The latest project at radio station N1OFZ is the integration of a Harris TV amplifier. There are many sites that already cover how to do get it up and running so I’m just going to go over the things that I did that may be a little different.
I like others added additional cooling to the amp. This was done by adding five 48 volt fans. They were mounted to pieces of aluminum angle iron and fit perfectly atop the heat sinks.
Another thing I decided to do was to keep the amp as modular and easy to swap out components as possible. Therefore on the HP server power supply I attached the 240 VAC and 50 VDC with push on connectors. I also salvaged a connector from an old computer to plug into the pin matrix to get the power supply to turn on. This way if the power supply ever failed I can just order another one and plug it in.
When I purchased the amp I was also very fortunate to get the original J2 and RF cables! This made getting the amp on the air hundreds of times easier.
This amp will put out over 1000W with just over 10w drive. It’s capable of putting out legal limit but I have no intentions of ever driving it that hard as the custom components are likely not replaceable and the these amps are becoming scarce.
For the moment I will be driving this amp with an Icom 7100. Because of the Icom overshoot on transmit I had to fabricate an attenuator to prevent the 7100 from overdriving the amp. I picked up a W6PQL attenuator board and mounted it to a piece of heat sink. I added two BNC connectors and it goes on the transmit side of the rf relays.
Attenuator for IC-7100
I have a lot of other plans for the amp. I am going to mount the amp in my rack and will make a custom front panel which will integrate the original status LEDs (see below) as well as a custom monitoring system.
This monitoring system is based on an ESP8266. It has five DS18B20 temperature sensors mounted under each of the fans on the heatsinks. There is an LCD that displays the status of the amplifier and if a module is overheating. I don’t know what the normal operational temperature will be yet but there will be a caution threshold which will turn on a yellow LED and display which module has the issue.
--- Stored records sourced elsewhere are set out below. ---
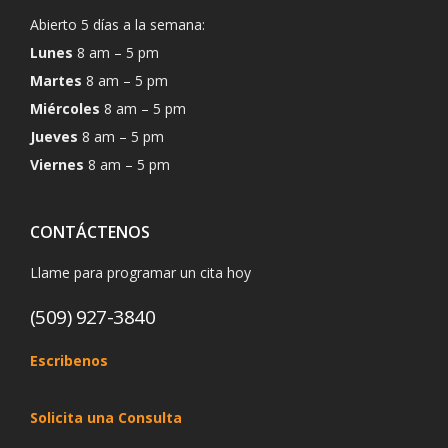
Abierto 5 días a la semana:
Lunes
8 am – 5 pm
Martes
8 am – 5 pm
Miércoles
8 am – 5 pm
Jueves
8 am – 5 pm
Viernes
8 am – 5 pm
CONTÁCTENOS
Llame para programar un cita hoy
(509) 927-3840
Escribenos
Solicita una Consulta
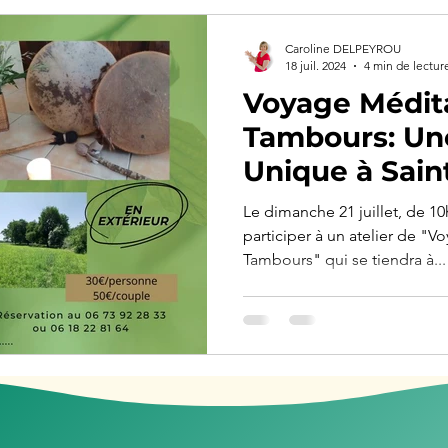
Caroline DELPEYROU
18 juil. 2024
4 min de lectur
Voyage Médita
Tambours: Un
Unique à Sain
Tulmont
Le dimanche 21 juillet, de 10h
participer à un atelier de "V
Tambours" qui se tiendra à...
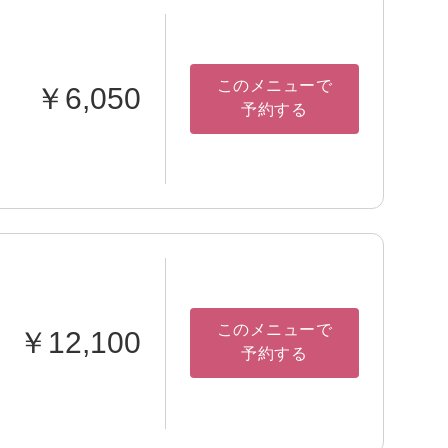
このメニューで
￥6,050
予約する
このメニューで
￥12,100
予約する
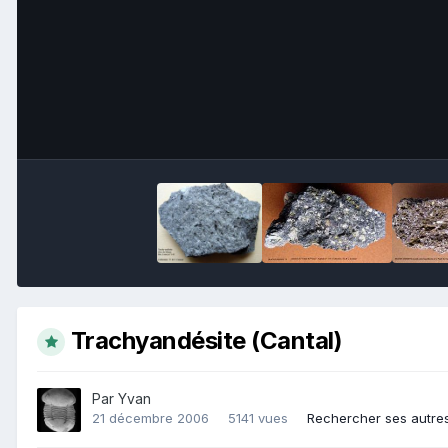
Trachyandésite (Cantal)
Par
Yvan
21 décembre 2006
5141 vues
Rechercher ses autre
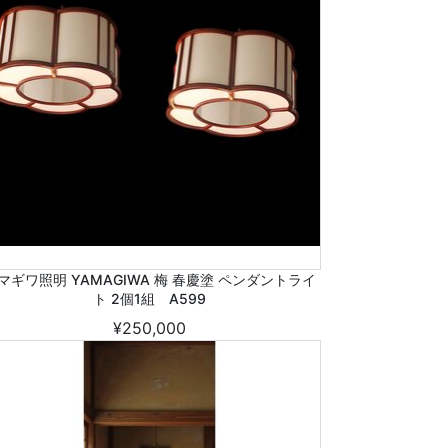
マギワ照明 YAMAGIWA 梅 春慶塗 ペンダントライ
ト 2個1組 A599
¥250,000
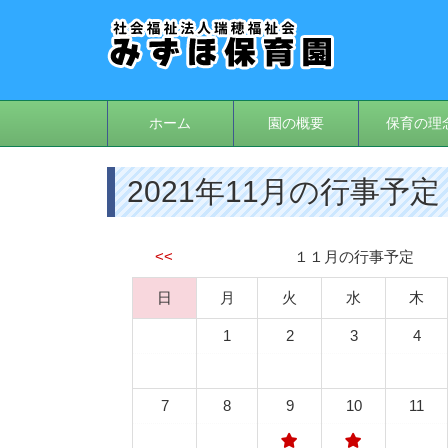
ホーム
園の概要
保育の理
2021年11月の行事予定
<<
１１月の行事予定
日
月
火
水
木
1
2
3
4
7
8
9
10
11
If the module exceeds a second threshold a red LED will light and the ptt from the IC-7100 will be disabled until the amplifier cools down. In addition to the local display the ESP8266 also reports into a Raspberry Pi which also monitors and controls other aspects of the radio station. This status console is available on any device that has a web browser. I may even integrate the Harris LED status into the console as well down the road.
Update: the amp is up and running! There is a little house keeping to still be done and I’m going to get the front panel finished before putting it in the rack.